(Collected data)

++++++

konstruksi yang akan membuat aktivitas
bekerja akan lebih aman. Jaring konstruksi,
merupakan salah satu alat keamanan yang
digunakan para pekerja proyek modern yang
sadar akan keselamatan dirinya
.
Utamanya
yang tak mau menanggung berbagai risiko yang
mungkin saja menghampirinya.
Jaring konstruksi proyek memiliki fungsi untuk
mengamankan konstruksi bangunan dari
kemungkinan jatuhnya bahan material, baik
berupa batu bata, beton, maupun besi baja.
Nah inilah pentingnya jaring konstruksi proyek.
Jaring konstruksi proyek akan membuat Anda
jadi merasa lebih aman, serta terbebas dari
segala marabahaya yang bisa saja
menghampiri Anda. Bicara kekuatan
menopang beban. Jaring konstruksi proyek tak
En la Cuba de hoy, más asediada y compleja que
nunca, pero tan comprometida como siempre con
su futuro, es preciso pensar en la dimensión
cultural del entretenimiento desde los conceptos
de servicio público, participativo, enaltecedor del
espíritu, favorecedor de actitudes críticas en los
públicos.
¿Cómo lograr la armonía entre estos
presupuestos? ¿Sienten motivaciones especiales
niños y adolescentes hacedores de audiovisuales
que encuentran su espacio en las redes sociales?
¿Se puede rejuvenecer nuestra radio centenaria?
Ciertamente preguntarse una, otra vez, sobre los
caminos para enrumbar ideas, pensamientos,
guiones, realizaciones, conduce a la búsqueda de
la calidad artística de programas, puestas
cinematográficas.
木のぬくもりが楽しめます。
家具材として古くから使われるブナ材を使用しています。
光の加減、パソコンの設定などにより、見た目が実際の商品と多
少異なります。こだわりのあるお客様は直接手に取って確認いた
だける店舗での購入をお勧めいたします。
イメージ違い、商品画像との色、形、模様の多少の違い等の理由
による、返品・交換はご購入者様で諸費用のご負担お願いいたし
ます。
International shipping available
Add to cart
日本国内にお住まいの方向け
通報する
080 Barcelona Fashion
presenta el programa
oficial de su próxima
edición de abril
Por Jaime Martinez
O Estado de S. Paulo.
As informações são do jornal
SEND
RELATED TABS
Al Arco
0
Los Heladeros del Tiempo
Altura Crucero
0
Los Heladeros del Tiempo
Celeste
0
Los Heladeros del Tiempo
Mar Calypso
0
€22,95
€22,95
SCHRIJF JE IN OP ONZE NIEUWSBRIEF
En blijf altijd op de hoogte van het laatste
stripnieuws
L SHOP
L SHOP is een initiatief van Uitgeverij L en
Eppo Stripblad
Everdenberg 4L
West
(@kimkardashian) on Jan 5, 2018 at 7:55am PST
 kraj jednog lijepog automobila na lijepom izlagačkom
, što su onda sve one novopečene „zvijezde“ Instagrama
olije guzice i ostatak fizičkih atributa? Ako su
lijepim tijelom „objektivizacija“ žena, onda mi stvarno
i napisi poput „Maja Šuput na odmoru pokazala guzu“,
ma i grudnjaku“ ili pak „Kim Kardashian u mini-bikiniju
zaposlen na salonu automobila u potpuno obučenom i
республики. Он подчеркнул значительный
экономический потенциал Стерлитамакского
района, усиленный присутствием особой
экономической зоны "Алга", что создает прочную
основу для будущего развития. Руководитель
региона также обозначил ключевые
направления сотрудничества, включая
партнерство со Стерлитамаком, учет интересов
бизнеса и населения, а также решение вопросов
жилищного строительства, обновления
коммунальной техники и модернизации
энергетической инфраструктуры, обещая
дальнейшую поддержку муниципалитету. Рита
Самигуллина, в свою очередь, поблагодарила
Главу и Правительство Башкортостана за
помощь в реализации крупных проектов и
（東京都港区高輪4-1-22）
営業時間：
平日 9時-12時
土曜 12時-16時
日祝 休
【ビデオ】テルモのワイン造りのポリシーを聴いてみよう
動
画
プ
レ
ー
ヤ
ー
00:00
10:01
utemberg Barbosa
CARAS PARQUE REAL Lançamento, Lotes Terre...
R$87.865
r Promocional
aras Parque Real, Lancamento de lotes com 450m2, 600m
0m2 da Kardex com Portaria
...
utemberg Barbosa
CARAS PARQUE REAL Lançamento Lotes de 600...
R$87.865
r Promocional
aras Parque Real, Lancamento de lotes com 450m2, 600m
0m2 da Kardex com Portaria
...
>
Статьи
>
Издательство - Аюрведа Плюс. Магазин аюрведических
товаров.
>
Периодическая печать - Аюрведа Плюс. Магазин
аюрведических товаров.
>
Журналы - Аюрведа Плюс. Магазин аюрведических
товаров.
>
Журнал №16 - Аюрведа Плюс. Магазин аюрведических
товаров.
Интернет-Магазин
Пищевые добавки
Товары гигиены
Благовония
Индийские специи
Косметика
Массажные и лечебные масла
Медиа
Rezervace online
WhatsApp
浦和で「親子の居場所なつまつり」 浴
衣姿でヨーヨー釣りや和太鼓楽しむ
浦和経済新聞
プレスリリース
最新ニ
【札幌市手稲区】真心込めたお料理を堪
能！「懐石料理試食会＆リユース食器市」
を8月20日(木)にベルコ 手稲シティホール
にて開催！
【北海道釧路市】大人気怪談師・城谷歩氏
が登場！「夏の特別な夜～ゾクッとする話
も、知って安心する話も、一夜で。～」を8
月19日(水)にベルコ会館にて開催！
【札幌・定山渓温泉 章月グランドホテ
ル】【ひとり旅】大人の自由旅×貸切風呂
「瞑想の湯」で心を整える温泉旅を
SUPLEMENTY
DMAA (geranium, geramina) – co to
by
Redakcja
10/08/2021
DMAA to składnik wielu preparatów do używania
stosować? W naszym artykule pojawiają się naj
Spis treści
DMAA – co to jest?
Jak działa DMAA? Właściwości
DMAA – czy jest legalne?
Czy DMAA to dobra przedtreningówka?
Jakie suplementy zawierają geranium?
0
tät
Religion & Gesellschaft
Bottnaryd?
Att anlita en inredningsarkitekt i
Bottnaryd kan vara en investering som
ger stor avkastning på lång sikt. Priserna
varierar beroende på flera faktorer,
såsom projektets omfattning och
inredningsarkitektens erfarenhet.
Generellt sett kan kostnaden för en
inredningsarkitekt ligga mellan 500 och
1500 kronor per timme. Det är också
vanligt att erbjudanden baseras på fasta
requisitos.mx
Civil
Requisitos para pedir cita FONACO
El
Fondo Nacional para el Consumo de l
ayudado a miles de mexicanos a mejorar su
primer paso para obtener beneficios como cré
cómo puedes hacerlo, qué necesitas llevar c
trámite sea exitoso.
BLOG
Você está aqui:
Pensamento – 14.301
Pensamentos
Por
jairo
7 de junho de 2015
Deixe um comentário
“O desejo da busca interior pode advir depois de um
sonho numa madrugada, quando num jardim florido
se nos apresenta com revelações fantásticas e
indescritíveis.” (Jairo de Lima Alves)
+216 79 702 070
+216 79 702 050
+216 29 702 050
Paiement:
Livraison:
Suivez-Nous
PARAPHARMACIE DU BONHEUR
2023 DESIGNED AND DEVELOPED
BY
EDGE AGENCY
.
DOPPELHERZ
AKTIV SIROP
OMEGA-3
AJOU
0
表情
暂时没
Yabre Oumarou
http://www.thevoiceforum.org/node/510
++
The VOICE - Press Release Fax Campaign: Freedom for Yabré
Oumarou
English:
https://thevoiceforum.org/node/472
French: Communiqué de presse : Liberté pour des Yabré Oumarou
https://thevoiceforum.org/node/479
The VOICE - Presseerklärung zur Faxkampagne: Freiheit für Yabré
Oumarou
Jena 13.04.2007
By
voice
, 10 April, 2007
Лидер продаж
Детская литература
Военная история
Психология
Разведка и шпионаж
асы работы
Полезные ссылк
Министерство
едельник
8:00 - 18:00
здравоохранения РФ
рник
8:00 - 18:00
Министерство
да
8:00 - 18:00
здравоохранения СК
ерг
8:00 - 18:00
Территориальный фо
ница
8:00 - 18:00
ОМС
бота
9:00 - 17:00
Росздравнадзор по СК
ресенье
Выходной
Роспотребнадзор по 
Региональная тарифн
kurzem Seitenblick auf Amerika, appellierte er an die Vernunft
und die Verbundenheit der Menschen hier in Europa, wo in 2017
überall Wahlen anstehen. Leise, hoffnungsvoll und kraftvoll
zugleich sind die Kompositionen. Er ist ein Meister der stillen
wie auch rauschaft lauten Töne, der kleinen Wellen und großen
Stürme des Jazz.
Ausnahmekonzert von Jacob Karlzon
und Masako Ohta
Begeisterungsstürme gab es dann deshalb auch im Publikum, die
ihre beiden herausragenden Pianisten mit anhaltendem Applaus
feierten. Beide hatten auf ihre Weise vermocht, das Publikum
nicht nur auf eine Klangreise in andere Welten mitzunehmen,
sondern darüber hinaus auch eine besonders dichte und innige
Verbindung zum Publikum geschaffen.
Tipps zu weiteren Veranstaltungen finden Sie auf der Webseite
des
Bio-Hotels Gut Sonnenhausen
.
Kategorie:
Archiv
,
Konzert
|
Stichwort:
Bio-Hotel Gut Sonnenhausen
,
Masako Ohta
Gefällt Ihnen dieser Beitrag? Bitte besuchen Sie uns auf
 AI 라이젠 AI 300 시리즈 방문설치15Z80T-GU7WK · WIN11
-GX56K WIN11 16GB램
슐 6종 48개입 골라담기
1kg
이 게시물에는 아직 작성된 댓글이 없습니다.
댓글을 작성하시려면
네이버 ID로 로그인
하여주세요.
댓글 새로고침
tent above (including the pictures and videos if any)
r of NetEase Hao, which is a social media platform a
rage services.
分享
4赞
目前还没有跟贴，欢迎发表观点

++++++

### Exercise:
Retype the records above, but only those lines that fall between the line containing "Kardashian u mini-bikiniju" and the line containing "жилищного строительства, обновления", with both of those lines included, exactly as written.

### Answer below:
ma i grudnjaku“ ili pak „Kim Kardashian u mini-bikiniju
zaposlen na salonu automobila u potpuno obučenom i
республики. Он подчеркнул значительный
экономический потенциал Стерлитамакского
района, усиленный присутствием особой
экономической зоны "Алга", что создает прочную
основу для будущего развития. Руководитель
региона также обозначил ключевые
направления сотрудничества, включая
партнерство со Стерлитамаком, учет интересов
бизнеса и населения, а также решение вопросов
жилищного строительства, обновления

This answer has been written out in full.